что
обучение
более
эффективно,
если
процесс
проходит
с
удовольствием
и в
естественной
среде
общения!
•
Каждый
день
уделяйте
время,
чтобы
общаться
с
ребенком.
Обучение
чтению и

--------

Exercise aim
All of the entries above should be transcribed exactly, line for line.

Solution
что
обучение
более
эффективно,
если
процесс
проходит
с
удовольствием
и в
естественной
среде
общения!
•
Каждый
день
уделяйте
время,
чтобы
общаться
с
ребенком.
Обучение
чтению и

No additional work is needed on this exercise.